### YOUR GOAL:
Copy each line of the data below in which the word "Favorites" can be found.

### MATERIAL FOR THIS EXERCISE:
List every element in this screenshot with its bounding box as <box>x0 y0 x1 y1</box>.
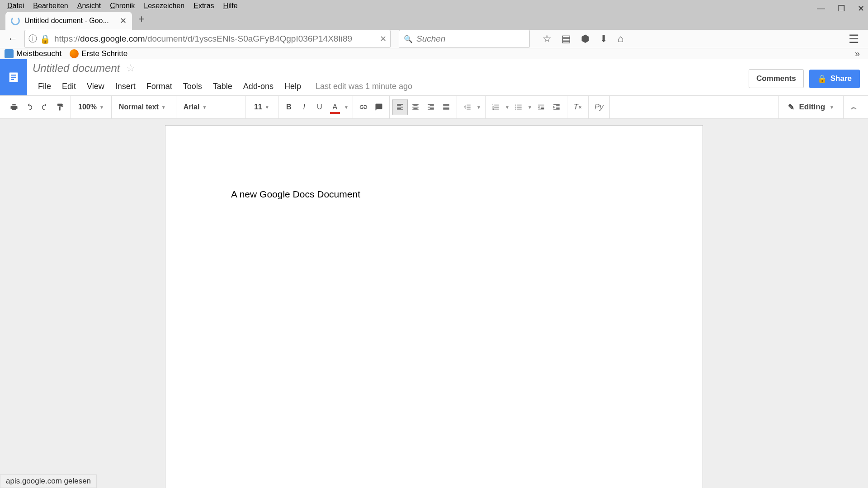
align-right-button[interactable] <box>423 99 439 115</box>
window-minimize-icon[interactable]: — <box>817 4 825 14</box>
last-edit-text: Last edit was 1 minute ago <box>316 82 412 91</box>
docs-home-button[interactable] <box>0 59 27 95</box>
print-button[interactable] <box>6 99 22 115</box>
menu-hilfe[interactable]: Hilfe <box>219 0 242 12</box>
svg-rect-3 <box>11 79 14 80</box>
document-title[interactable]: Untitled document <box>33 62 120 75</box>
align-justify-button[interactable] <box>439 99 454 115</box>
docs-header: Untitled document ☆ File Edit View Inser… <box>0 59 868 95</box>
paragraph-style-dropdown[interactable]: Normal text▼ <box>114 103 173 111</box>
downloads-icon[interactable]: ⬇ <box>599 33 608 45</box>
search-input[interactable] <box>416 34 525 44</box>
docs-toolbar: 100%▼ Normal text▼ Arial▼ 11▼ B I U A ▼ <box>0 95 868 119</box>
underline-button[interactable]: U <box>312 99 327 115</box>
undo-button[interactable] <box>22 99 37 115</box>
docs-menubar: File Edit View Insert Format Tools Table… <box>33 77 868 95</box>
tab-close-icon[interactable]: ✕ <box>120 16 127 26</box>
numbered-list-caret[interactable]: ▼ <box>504 99 511 115</box>
menu-format[interactable]: Format <box>141 79 178 94</box>
decrease-indent-button[interactable] <box>533 99 549 115</box>
redo-button[interactable] <box>37 99 52 115</box>
browser-tab[interactable]: Untitled document - Goo... ✕ <box>5 12 132 30</box>
lock-icon: 🔒 <box>40 34 51 44</box>
svg-rect-2 <box>11 77 16 78</box>
menu-view[interactable]: View <box>81 79 110 94</box>
bulleted-list-caret[interactable]: ▼ <box>526 99 533 115</box>
docs-logo-icon <box>7 71 20 84</box>
bookmark-erste-schritte[interactable]: Erste Schritte <box>70 49 127 58</box>
insert-link-button[interactable] <box>356 99 371 115</box>
firefox-menubar: Datei Bearbeiten Ansicht Chronik Lesezei… <box>0 0 868 12</box>
font-size-dropdown[interactable]: 11▼ <box>248 103 275 111</box>
share-button[interactable]: 🔒 Share <box>809 70 860 88</box>
insert-comment-button[interactable] <box>371 99 387 115</box>
menu-insert[interactable]: Insert <box>110 79 141 94</box>
font-family-dropdown[interactable]: Arial▼ <box>179 103 242 111</box>
loading-spinner-icon <box>11 16 20 25</box>
document-page[interactable]: A new Google Docs Document <box>165 125 703 488</box>
text-color-button[interactable]: A <box>327 99 343 115</box>
google-docs-app: Untitled document ☆ File Edit View Inser… <box>0 59 868 488</box>
numbered-list-button[interactable] <box>488 99 504 115</box>
url-text: https://docs.google.com/document/d/1yscs… <box>54 34 376 44</box>
line-spacing-caret[interactable]: ▼ <box>475 99 482 115</box>
menu-table[interactable]: Table <box>208 79 238 94</box>
pocket-icon[interactable]: ⬢ <box>581 33 590 45</box>
home-icon[interactable]: ⌂ <box>618 33 623 45</box>
align-center-button[interactable] <box>408 99 423 115</box>
text-color-caret[interactable]: ▼ <box>343 99 350 115</box>
bulleted-list-button[interactable] <box>511 99 526 115</box>
firefox-tabbar: Untitled document - Goo... ✕ + <box>0 12 868 30</box>
menu-ansicht[interactable]: Ansicht <box>73 0 105 12</box>
hide-menus-button[interactable]: ︽ <box>846 99 862 115</box>
bookmark-star-icon[interactable]: ☆ <box>542 33 552 45</box>
align-left-button[interactable] <box>392 99 408 115</box>
clear-formatting-button[interactable]: T✕ <box>570 99 585 115</box>
svg-rect-1 <box>11 75 16 75</box>
menu-lesezeichen[interactable]: Lesezeichen <box>139 0 189 12</box>
editing-mode-dropdown[interactable]: ✎ Editing ▼ <box>782 103 840 112</box>
firefox-icon <box>70 49 79 58</box>
bookmark-meistbesucht[interactable]: Meistbesucht <box>5 49 61 58</box>
input-tools-button[interactable]: Py <box>591 99 607 115</box>
window-restore-icon[interactable]: ❐ <box>838 4 845 14</box>
lock-icon: 🔒 <box>817 74 827 84</box>
back-button[interactable]: ← <box>5 31 21 47</box>
menu-help[interactable]: Help <box>279 79 307 94</box>
reader-view-icon[interactable]: ▤ <box>561 33 571 45</box>
window-close-icon[interactable]: ✕ <box>858 4 864 14</box>
zoom-dropdown[interactable]: 100%▼ <box>74 103 108 111</box>
site-info-icon[interactable]: ⓘ <box>28 33 37 45</box>
status-bar: apis.google.com gelesen <box>0 474 97 488</box>
firefox-menu-icon[interactable]: ☰ <box>849 32 863 46</box>
url-clear-icon[interactable]: ✕ <box>380 34 387 44</box>
paint-format-button[interactable] <box>52 99 68 115</box>
menu-extras[interactable]: Extras <box>189 0 218 12</box>
tab-title: Untitled document - Goo... <box>24 17 115 25</box>
menu-edit[interactable]: Edit <box>57 79 81 94</box>
comments-button[interactable]: Comments <box>749 69 804 88</box>
menu-chronik[interactable]: Chronik <box>105 0 139 12</box>
new-tab-button[interactable]: + <box>138 13 145 25</box>
italic-button[interactable]: I <box>297 99 312 115</box>
url-bar[interactable]: ⓘ 🔒 https://docs.google.com/document/d/1… <box>24 30 391 48</box>
bookmarks-overflow-icon[interactable]: » <box>855 48 863 59</box>
bookmark-icon <box>5 49 14 58</box>
firefox-navbar: ← ⓘ 🔒 https://docs.google.com/document/d… <box>0 30 868 48</box>
line-spacing-button[interactable] <box>460 99 475 115</box>
search-bar[interactable]: 🔍 <box>399 30 530 48</box>
menu-datei[interactable]: Datei <box>3 0 28 12</box>
increase-indent-button[interactable] <box>549 99 564 115</box>
menu-addons[interactable]: Add-ons <box>238 79 279 94</box>
star-icon[interactable]: ☆ <box>126 62 135 74</box>
menu-tools[interactable]: Tools <box>178 79 208 94</box>
bold-button[interactable]: B <box>281 99 297 115</box>
bookmarks-toolbar: Meistbesucht Erste Schritte » <box>0 48 868 59</box>
search-icon: 🔍 <box>404 35 413 43</box>
menu-bearbeiten[interactable]: Bearbeiten <box>28 0 72 12</box>
menu-file[interactable]: File <box>33 79 57 94</box>
pencil-icon: ✎ <box>788 103 794 112</box>
docs-canvas[interactable]: A new Google Docs Document <box>0 119 868 488</box>
document-body-text[interactable]: A new Google Docs Document <box>231 189 637 200</box>
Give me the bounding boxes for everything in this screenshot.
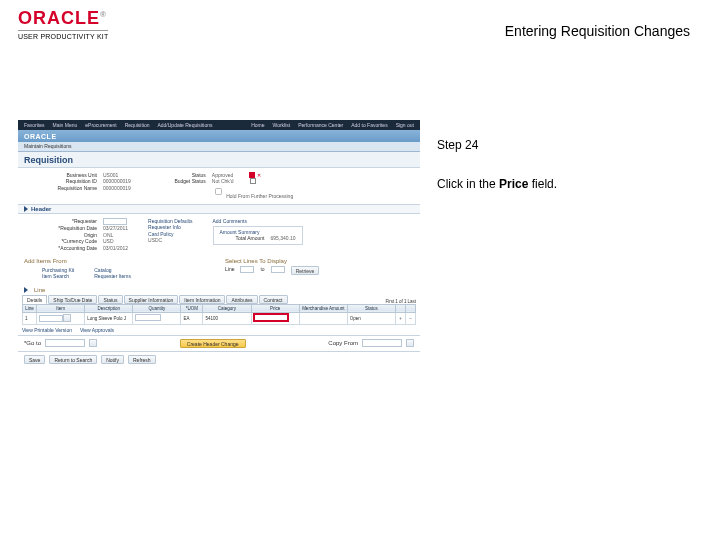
grid-last[interactable]: Last bbox=[407, 299, 416, 304]
link-view-approvals[interactable]: View Approvals bbox=[80, 327, 114, 333]
app-screenshot: Favorites Main Menu eProcurement Requisi… bbox=[18, 120, 420, 400]
link-addfav[interactable]: Add to Favorites bbox=[351, 122, 387, 128]
link-worklist[interactable]: Worklist bbox=[273, 122, 291, 128]
retrieve-button[interactable]: Retrieve bbox=[291, 266, 320, 275]
save-button[interactable]: Save bbox=[24, 355, 45, 364]
goto-select[interactable] bbox=[45, 339, 85, 347]
requisition-lines-grid: Line Item Description Quantity *UOM Cate… bbox=[22, 304, 416, 325]
link-view-printable[interactable]: View Printable Version bbox=[22, 327, 72, 333]
return-button[interactable]: Return to Search bbox=[49, 355, 97, 364]
tab-iteminfo[interactable]: Item Information bbox=[179, 295, 225, 304]
line-section: Line bbox=[24, 287, 420, 293]
tab-attributes[interactable]: Attributes bbox=[226, 295, 257, 304]
header-summary: Business UnitUS001 Requisition ID0000000… bbox=[18, 168, 420, 202]
cancel-icon[interactable]: ✕ bbox=[257, 172, 263, 178]
menu-eprocurement[interactable]: eProcurement bbox=[85, 122, 116, 128]
link-req-info[interactable]: Requester Info bbox=[148, 224, 181, 230]
tab-supplier[interactable]: Supplier Information bbox=[124, 295, 179, 304]
brand-subtitle: USER PRODUCTIVITY KIT bbox=[18, 30, 108, 40]
lesson-title: Entering Requisition Changes bbox=[505, 23, 690, 39]
step-text: Click in the Price field. bbox=[437, 175, 690, 194]
delete-row-icon[interactable]: － bbox=[406, 312, 416, 324]
grid-count: 1 of 1 bbox=[395, 299, 406, 304]
link-perf[interactable]: Performance Center bbox=[298, 122, 343, 128]
link-purchasing-kit[interactable]: Purchasing Kit bbox=[42, 267, 74, 273]
copyfrom-lookup-icon[interactable] bbox=[406, 339, 414, 347]
tab-shipto[interactable]: Ship To/Due Date bbox=[48, 295, 97, 304]
amount-summary-box: Amount Summary Total Amount695,340.10 bbox=[213, 226, 303, 245]
create-header-change-button[interactable]: Create Header Change bbox=[180, 339, 246, 348]
instruction-panel: Step 24 Click in the Price field. bbox=[437, 136, 690, 214]
link-requester-items[interactable]: Requester Items bbox=[94, 273, 131, 279]
menu-addupdate[interactable]: Add/Update Requisitions bbox=[157, 122, 212, 128]
line-from-input[interactable] bbox=[240, 266, 254, 273]
chevron-right-icon bbox=[24, 287, 28, 293]
menu-favorites[interactable]: Favorites bbox=[24, 122, 45, 128]
page-title-bar: Requisition bbox=[18, 152, 420, 168]
select-lines: Select Lines To Display bbox=[225, 258, 420, 264]
header-section-toggle[interactable]: Header bbox=[18, 204, 420, 214]
page-actions: *Go to Create Header Change Copy From bbox=[18, 335, 420, 351]
global-menubar: Favorites Main Menu eProcurement Requisi… bbox=[18, 120, 420, 130]
item-input[interactable] bbox=[39, 315, 63, 322]
requester-input[interactable] bbox=[103, 218, 127, 225]
line-to-input[interactable] bbox=[271, 266, 285, 273]
logo-text: ORACLE bbox=[18, 8, 100, 28]
goto-lookup-icon[interactable] bbox=[89, 339, 97, 347]
notify-button[interactable]: Notify bbox=[101, 355, 124, 364]
add-items-from: Add Items From bbox=[24, 258, 219, 264]
budget-check-icon[interactable] bbox=[250, 178, 256, 184]
status-flag-icon[interactable] bbox=[249, 172, 255, 178]
link-item-search[interactable]: Item Search bbox=[42, 273, 69, 279]
add-row-icon[interactable]: ＋ bbox=[396, 312, 406, 324]
menu-main[interactable]: Main Menu bbox=[53, 122, 78, 128]
page-title: Requisition bbox=[24, 155, 73, 165]
price-input[interactable] bbox=[254, 314, 288, 321]
quantity-input[interactable] bbox=[135, 314, 161, 321]
link-add-comments[interactable]: Add Comments bbox=[213, 218, 247, 224]
lookup-icon[interactable] bbox=[63, 314, 71, 322]
step-label: Step 24 bbox=[437, 136, 690, 155]
tab-status[interactable]: Status bbox=[98, 295, 122, 304]
refresh-button[interactable]: Refresh bbox=[128, 355, 156, 364]
oracle-logo: ORACLE® bbox=[18, 8, 108, 29]
link-home[interactable]: Home bbox=[251, 122, 264, 128]
link-catalog[interactable]: Catalog bbox=[94, 267, 111, 273]
menu-requisition[interactable]: Requisition bbox=[125, 122, 150, 128]
breadcrumb: Maintain Requisitions bbox=[18, 142, 420, 152]
chevron-right-icon bbox=[24, 206, 28, 212]
tab-contract[interactable]: Contract bbox=[259, 295, 288, 304]
link-req-defaults[interactable]: Requisition Defaults bbox=[148, 218, 192, 224]
table-row: 1 Long Sleeve Polo J EA 54100 Open ＋ － bbox=[23, 312, 416, 324]
copyfrom-select[interactable] bbox=[362, 339, 402, 347]
hold-checkbox[interactable] bbox=[215, 188, 222, 195]
oracle-small-logo: ORACLE bbox=[24, 133, 57, 140]
app-header-bar: ORACLE bbox=[18, 130, 420, 142]
link-signout[interactable]: Sign out bbox=[396, 122, 414, 128]
link-card-policy[interactable]: Card Policy bbox=[148, 231, 174, 237]
tab-details[interactable]: Details bbox=[22, 295, 47, 304]
grid-first[interactable]: First bbox=[385, 299, 394, 304]
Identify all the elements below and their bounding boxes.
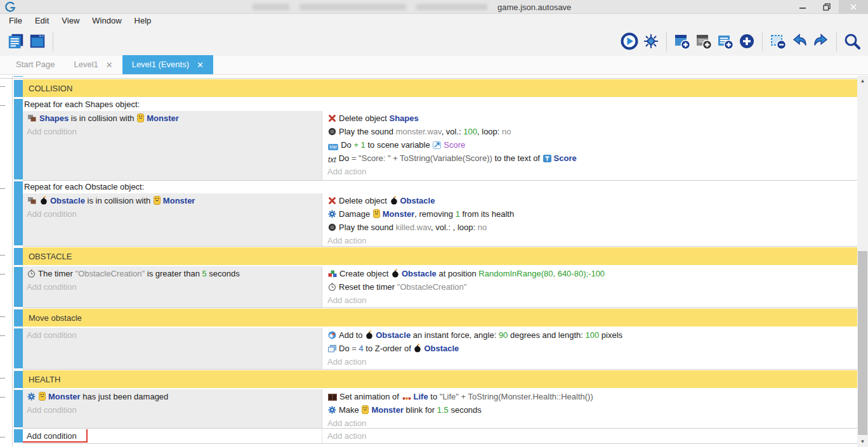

### EXPECTED ANSWER:
app-screenshot: Favorites Main Menu eProcurement Requisi… bbox=[18, 120, 420, 400]
link-addfav[interactable]: Add to Favorites bbox=[351, 122, 387, 128]
menu-favorites[interactable]: Favorites bbox=[24, 122, 45, 128]
global-menubar: Favorites Main Menu eProcurement Requisi… bbox=[18, 120, 420, 130]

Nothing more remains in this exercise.